Quebec Premier Jean Charest is dropping in the polls, but in the face of a fierce challenge by the Parti Quebecois, he is standing by Bill 78. The bill was enacted by the Liberal government to try to silence student protesters who have taken to the streets to fight tuition increases in the province.
The bill was passed in the National Assembly in late May. It places restrictions on how people are allowed to gather for demonstrations, and allows for students to be fined up to $125,000 for preventing someone from entering a school building – a reaction to those students who were filing injunctions to try and get back to their classes.
The Quebec Bar Association called the bill a breach to the fundamental constitutional rights of the protesters.

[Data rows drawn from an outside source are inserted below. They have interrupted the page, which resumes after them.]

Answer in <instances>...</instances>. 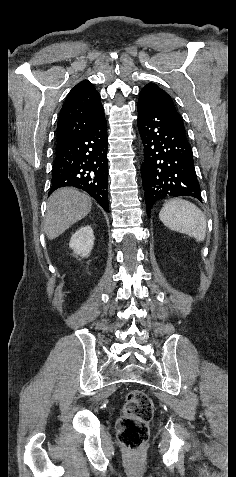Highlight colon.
I'll return each instance as SVG.
<instances>
[{
  "label": "colon",
  "mask_w": 236,
  "mask_h": 477,
  "mask_svg": "<svg viewBox=\"0 0 236 477\" xmlns=\"http://www.w3.org/2000/svg\"><path fill=\"white\" fill-rule=\"evenodd\" d=\"M154 407L149 396L142 390H130L125 398L122 416L118 421V440L127 450L139 451L148 439L149 422Z\"/></svg>",
  "instance_id": "colon-1"
}]
</instances>
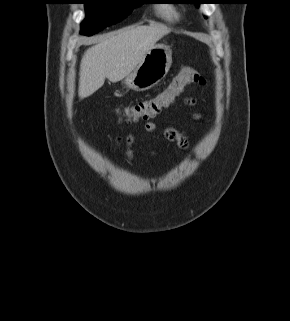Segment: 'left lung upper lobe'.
I'll return each mask as SVG.
<instances>
[{
    "label": "left lung upper lobe",
    "mask_w": 290,
    "mask_h": 321,
    "mask_svg": "<svg viewBox=\"0 0 290 321\" xmlns=\"http://www.w3.org/2000/svg\"><path fill=\"white\" fill-rule=\"evenodd\" d=\"M201 2H203V0H195L193 1V3L198 6ZM191 3V2H190Z\"/></svg>",
    "instance_id": "5c2ea615"
}]
</instances>
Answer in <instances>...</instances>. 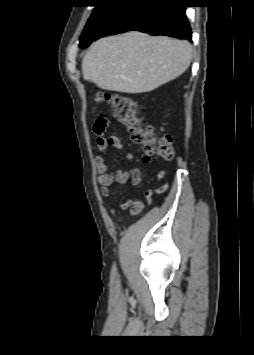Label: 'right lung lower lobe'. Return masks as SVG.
<instances>
[{"label": "right lung lower lobe", "mask_w": 254, "mask_h": 355, "mask_svg": "<svg viewBox=\"0 0 254 355\" xmlns=\"http://www.w3.org/2000/svg\"><path fill=\"white\" fill-rule=\"evenodd\" d=\"M185 6L182 0H135L119 4L92 41L131 30L191 41ZM91 42L80 40V47H88Z\"/></svg>", "instance_id": "obj_1"}]
</instances>
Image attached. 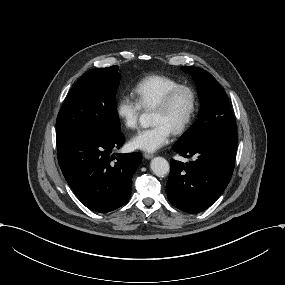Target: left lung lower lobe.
<instances>
[{"label":"left lung lower lobe","mask_w":285,"mask_h":285,"mask_svg":"<svg viewBox=\"0 0 285 285\" xmlns=\"http://www.w3.org/2000/svg\"><path fill=\"white\" fill-rule=\"evenodd\" d=\"M236 128L218 130L186 148L181 156H198L185 165L171 160L167 197L176 208L191 214L211 206L228 185L235 164Z\"/></svg>","instance_id":"1"}]
</instances>
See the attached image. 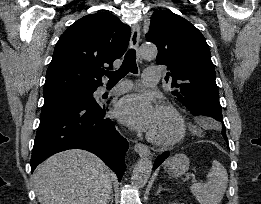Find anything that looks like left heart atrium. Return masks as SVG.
<instances>
[{
    "instance_id": "left-heart-atrium-1",
    "label": "left heart atrium",
    "mask_w": 261,
    "mask_h": 204,
    "mask_svg": "<svg viewBox=\"0 0 261 204\" xmlns=\"http://www.w3.org/2000/svg\"><path fill=\"white\" fill-rule=\"evenodd\" d=\"M157 108L150 96L145 94H129L118 101L115 106L116 117L129 127L148 131L153 126Z\"/></svg>"
}]
</instances>
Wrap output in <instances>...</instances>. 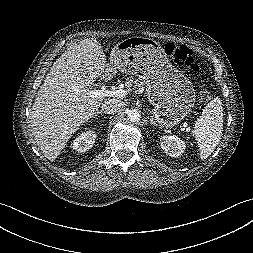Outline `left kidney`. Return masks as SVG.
Returning a JSON list of instances; mask_svg holds the SVG:
<instances>
[{"mask_svg":"<svg viewBox=\"0 0 253 253\" xmlns=\"http://www.w3.org/2000/svg\"><path fill=\"white\" fill-rule=\"evenodd\" d=\"M160 145L164 152L171 157H179L186 148L185 142L175 135L162 136Z\"/></svg>","mask_w":253,"mask_h":253,"instance_id":"5707ae66","label":"left kidney"}]
</instances>
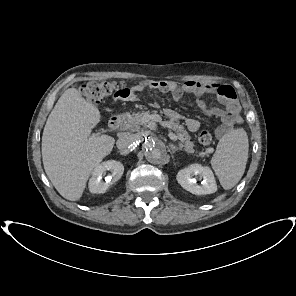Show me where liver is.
Segmentation results:
<instances>
[{
    "instance_id": "6515ba94",
    "label": "liver",
    "mask_w": 296,
    "mask_h": 296,
    "mask_svg": "<svg viewBox=\"0 0 296 296\" xmlns=\"http://www.w3.org/2000/svg\"><path fill=\"white\" fill-rule=\"evenodd\" d=\"M100 120L98 107L76 88H69L46 121L42 135L44 169L67 200L81 198L92 170L113 149V137L91 134Z\"/></svg>"
}]
</instances>
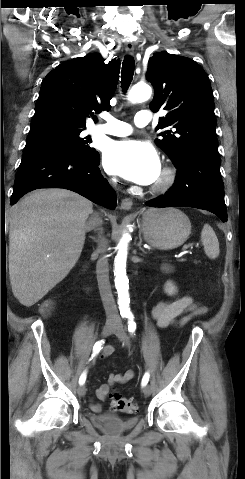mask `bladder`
Returning a JSON list of instances; mask_svg holds the SVG:
<instances>
[{"mask_svg":"<svg viewBox=\"0 0 245 479\" xmlns=\"http://www.w3.org/2000/svg\"><path fill=\"white\" fill-rule=\"evenodd\" d=\"M91 422L105 433L117 435L130 430L136 424L137 418L92 416Z\"/></svg>","mask_w":245,"mask_h":479,"instance_id":"bladder-1","label":"bladder"}]
</instances>
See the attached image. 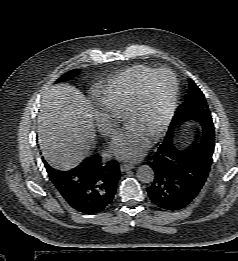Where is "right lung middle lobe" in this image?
Listing matches in <instances>:
<instances>
[{
    "instance_id": "1",
    "label": "right lung middle lobe",
    "mask_w": 238,
    "mask_h": 261,
    "mask_svg": "<svg viewBox=\"0 0 238 261\" xmlns=\"http://www.w3.org/2000/svg\"><path fill=\"white\" fill-rule=\"evenodd\" d=\"M75 73H76V71H71V72L67 73L66 75H64V76L60 79V81H65V80H67V79L72 78Z\"/></svg>"
}]
</instances>
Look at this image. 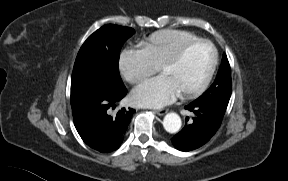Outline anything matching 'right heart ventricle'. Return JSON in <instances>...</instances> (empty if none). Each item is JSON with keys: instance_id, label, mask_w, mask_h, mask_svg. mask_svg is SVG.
<instances>
[{"instance_id": "e07e8e85", "label": "right heart ventricle", "mask_w": 288, "mask_h": 181, "mask_svg": "<svg viewBox=\"0 0 288 181\" xmlns=\"http://www.w3.org/2000/svg\"><path fill=\"white\" fill-rule=\"evenodd\" d=\"M197 39L200 38L188 31L166 29L151 34L148 38L141 41L140 47L149 61L155 67H158L182 46Z\"/></svg>"}]
</instances>
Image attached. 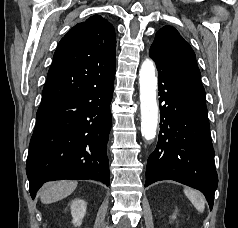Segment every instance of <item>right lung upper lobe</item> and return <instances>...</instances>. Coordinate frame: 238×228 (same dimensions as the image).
Here are the masks:
<instances>
[{"label":"right lung upper lobe","instance_id":"right-lung-upper-lobe-1","mask_svg":"<svg viewBox=\"0 0 238 228\" xmlns=\"http://www.w3.org/2000/svg\"><path fill=\"white\" fill-rule=\"evenodd\" d=\"M114 27L94 15L75 25L61 39L54 54L41 103L97 87L115 76Z\"/></svg>","mask_w":238,"mask_h":228}]
</instances>
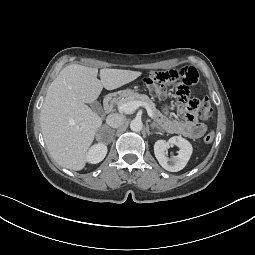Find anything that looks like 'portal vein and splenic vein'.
<instances>
[{"mask_svg": "<svg viewBox=\"0 0 255 255\" xmlns=\"http://www.w3.org/2000/svg\"><path fill=\"white\" fill-rule=\"evenodd\" d=\"M140 106H144L147 110L149 117H153L152 109L148 105H146L145 103L140 102V101H131V102H127V103L118 105V111L121 113L129 114V113L134 112Z\"/></svg>", "mask_w": 255, "mask_h": 255, "instance_id": "portal-vein-and-splenic-vein-1", "label": "portal vein and splenic vein"}]
</instances>
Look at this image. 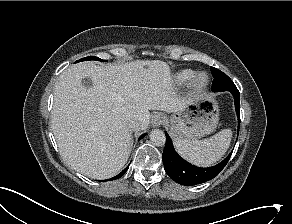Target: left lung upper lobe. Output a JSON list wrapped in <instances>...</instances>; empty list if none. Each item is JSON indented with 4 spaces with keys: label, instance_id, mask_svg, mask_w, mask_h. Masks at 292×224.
<instances>
[{
    "label": "left lung upper lobe",
    "instance_id": "left-lung-upper-lobe-1",
    "mask_svg": "<svg viewBox=\"0 0 292 224\" xmlns=\"http://www.w3.org/2000/svg\"><path fill=\"white\" fill-rule=\"evenodd\" d=\"M211 72L214 77L212 83V91H222L224 88L229 87L230 85L234 84L232 80L222 71L211 67Z\"/></svg>",
    "mask_w": 292,
    "mask_h": 224
}]
</instances>
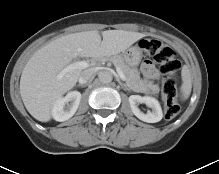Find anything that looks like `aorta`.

Students who are opposed to the strike action spoke out against the restrictions in Bill 78. In July, a Quebec human rights commission ruled that the bill violates Canada’s Charter of Rights and Freedoms, but limiting freedom of conscience, freedom of opinion, freedom of expression and freedom of peaceful reunion. Despite all this, Charest says he will not repeal the bill if he wins the September 4 election. The Bill is set to expire in July of 2013.
It’s an odd move for Charest, who is very much at risk of losing government as long as students get out the vote. He appears to be betting on the anger of those Quebecers whose lives have been disrupted by protest actions. The students have blocked bridges and filled streets in their effort to be heard.
Parti Quebecois Leader Pauline Marois stands with the students, promising that her party would stop the tuition increases within 100 days of forming government. One of the protest organizers, Leo Bureau-Blouin, is actually running for the PQ in the election. Charest has accused Marois of supporting the violent acts of some student protesters.
Students have been skipping classes and disrupting traffic since February 2012 and the protests have been growing consistently. In fact, Bill 78 may well have spurred more people to join the pickets to protest the attack on free speech. Lawyers for the protesting student groups told the Montreal Gazette that they intend to fight the bill at the Supreme Court level sometime in the fall or winter.